LIVRE : Grosses Joies de Jean Cagnard - 2014

9782847204292,0-2134593Le moule dans lequel a été façonné Jean Cagnard n'a servi qu'une fois. Encore une fois, après ses deux romans beaux et inclassables, le compère nous surprend avec ce recueil de nouvelles venues directement de Mars. C'est sûrement dans la forme courte que le gars trouve sa meilleure veine, ses romans ayant le seul défaut d'être parfois un peu longs. En tout cas, voici 12 textes absolument ravissants. Cagnard se cache toujours derrière un humour absurde, non-sensique, où chaque situation est poussée à son maximum pour parvenir jusqu'aux confins de la rêverie ; mais c'est pour mieux dissimuler une profonde mélancolie, voire même un regard assez violent sur les rapports humains : couple, enfants, familles, tout met à jour des amours qui s'étiolent, des existences qui piétinent, des gens qui disparaissent. Du coup, on se marre certes beaucoup, mais on se retrouve avec un petit pincement au coeur, amer et prenant qui fait toute la force de ces nouvelles faussement désinvoltes.

Un homme qui, prenant l'avion, se trouve privé d'une moitié de lui-même ; un autostoppeur qui refuse de partir ; un gars qui se greffe des huitres à la place des yeux pour ne plus souffrir de l'insupportable beauté de sa femme ; une femme qui tombe d'un immeuble en une semaine ; des souvenirs d'enfance qui sont devenus mélange de fantasmes, de cauchemars et d'images troubles : on passe d'un univers à l'autre avec toujours ce sens imparable du détail ou de la formule qui touche. L'écriture est hyper-fine, cultivant un art du contrepoint qui ne cesse de laisser baba : Cagnard commence une phrase et la finit à l'inverse de ce qu'on attendait. Bien sûr, le fil sur lequel marche l'équilibriste est fin, et il arrive qu'il tombe : quand il verse dans le pur absurde, dans un univers à la Prévert matiné de Kafka, il est moins convaincant, et ces nouvelles-là ("Une tasse de café sur une aile d'avion", "Le pigeon") sont trop "volontairement" barrées.
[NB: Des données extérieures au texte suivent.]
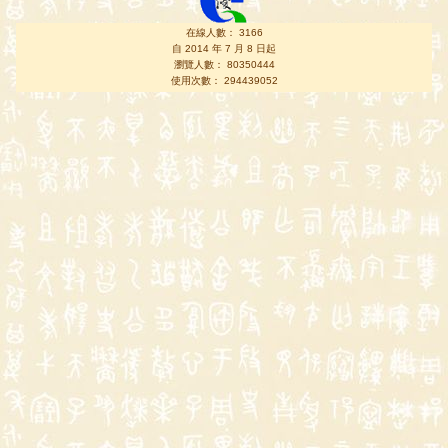
在線人數： 3166
自 2014 年 7 月 8 日起
瀏覽人數： 80350444
使用次數： 294439052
Mais quand son imagination débordante est au service de trames intimes, qui ont à voir avec la perte de l'enfance ou un passé mal digéré, il est excellent. Avec un sens aigu de l'allégorie, du symbole subtil, il plonge alors ces textes dans une sorte de fantastique quotidien qui fait mouche ("Flaque de beurre, rabot électrique", "Bon vent", "L'endroit où je n'étais plus"). Un livre hors de tout, mode, norme, repère ; capital, donc.